Now, though, Wasserman has said he sees little sign of hope for Trump's re-election, even as Democrats continue to fear that former Vice President Joe Biden's polling lead will evaporate in the coming days:

An important point about his claims is that Wasserman, a nonpartisan analyst, is privy to a lot of information that isn't publicly available. While there's a lot of public national and state-level polling, district-level polls are harder to come by. Many pollsters keep this info private, though they will share it with people like Wasserman. This data can give a closer glimpse into trends and demographic changes in the electorate that other polls may be missing.

But according to Wasserman, this data should give Trump no solace. It's consistent with Biden's estimated 10-point lead in the FiveThirtyEight national polling average. He explained his findings in an interview with Greg Sargent of the Washington Post.

"In 2016, district-level polling in late October showed flashing red warning signs for Clinton in districts dominated by White non-college voters," he said. "It wasn't being detected so much in state-level polling, because the state polling chronically under-sampled those voters."
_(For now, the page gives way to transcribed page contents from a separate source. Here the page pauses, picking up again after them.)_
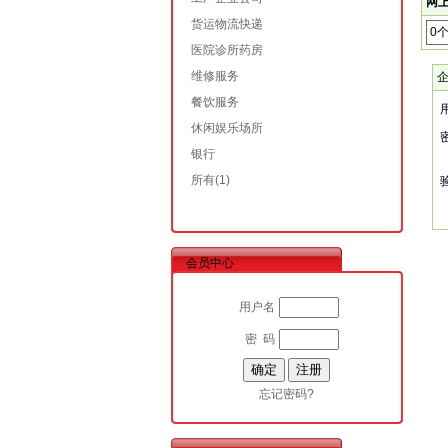
网上
货运物流快递
0
医院诊所药房
维修服务
餐饮服务
休闲娱乐场所
银行
所有
(1)
会员中心
用户名
密 码
忘记密码?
But in 2020, Wasserman is seeing a consistent pattern, and it's not good for Trump.

"Trump is underperforming his 2016 margins by eight to 10 points in most competitive districts. If Trump won a district by three last time, he's probably losing it by six this time. It's a pretty consistent pattern," he explained.
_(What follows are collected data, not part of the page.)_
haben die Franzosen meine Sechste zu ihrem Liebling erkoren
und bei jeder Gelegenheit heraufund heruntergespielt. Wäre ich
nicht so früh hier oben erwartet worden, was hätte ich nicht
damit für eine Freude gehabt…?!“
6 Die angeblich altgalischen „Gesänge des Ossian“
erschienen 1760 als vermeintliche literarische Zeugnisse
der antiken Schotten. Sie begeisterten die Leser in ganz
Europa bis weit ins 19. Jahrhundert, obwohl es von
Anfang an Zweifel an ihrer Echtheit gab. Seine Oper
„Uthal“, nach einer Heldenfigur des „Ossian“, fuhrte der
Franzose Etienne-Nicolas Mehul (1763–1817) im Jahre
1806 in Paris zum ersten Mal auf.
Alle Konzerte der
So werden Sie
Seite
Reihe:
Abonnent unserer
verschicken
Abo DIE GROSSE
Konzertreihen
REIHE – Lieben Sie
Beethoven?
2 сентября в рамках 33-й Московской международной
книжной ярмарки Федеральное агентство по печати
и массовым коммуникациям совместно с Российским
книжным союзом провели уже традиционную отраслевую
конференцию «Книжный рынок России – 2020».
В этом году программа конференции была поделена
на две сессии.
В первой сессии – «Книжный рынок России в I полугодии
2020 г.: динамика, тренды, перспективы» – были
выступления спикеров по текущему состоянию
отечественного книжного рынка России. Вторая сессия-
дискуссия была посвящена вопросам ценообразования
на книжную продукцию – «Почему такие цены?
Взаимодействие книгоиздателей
There are some exceptions and variations, but overall, it's a brutal picture for the president. He won by the skin of his teeth in 2016 — and he is dramatically underperforming that race.

Trump is doing worst in "upscale suburbs," Wasserman explained, while he has improved somewhat in his support in some Latino communities. Biden is doing better than Clinton did in districts that are predominately populated by "blue-collar Whites," though not as well as the Obama-Biden ticket did in 2012.

But Biden is improving most in areas dominated by college-educated white people, and that demographic may well be decisive on Nov. 3. It also means Trump has a difficult path forward to claw back from the hole he's in.

"Trump needs to boost turnout of non-college Whites by five points nationally, just to offset their declining share of the population since 2016. But he also needs to increase the share of those voters he's winning," said Wasserman. "Trump's gains among non-Whites can only get him so far, because there's really not much of a Hispanic vote in Pennsylvania, Michigan and Wisconsin. So he's got to solve this riddle with both persuasion and turnout. He needs to persuade more White voters — both college and non-college — to stick with him. And he really needs to boost non-college White turnout."

It's not impossible that Trump could pull it off, but it's hard to see it happening.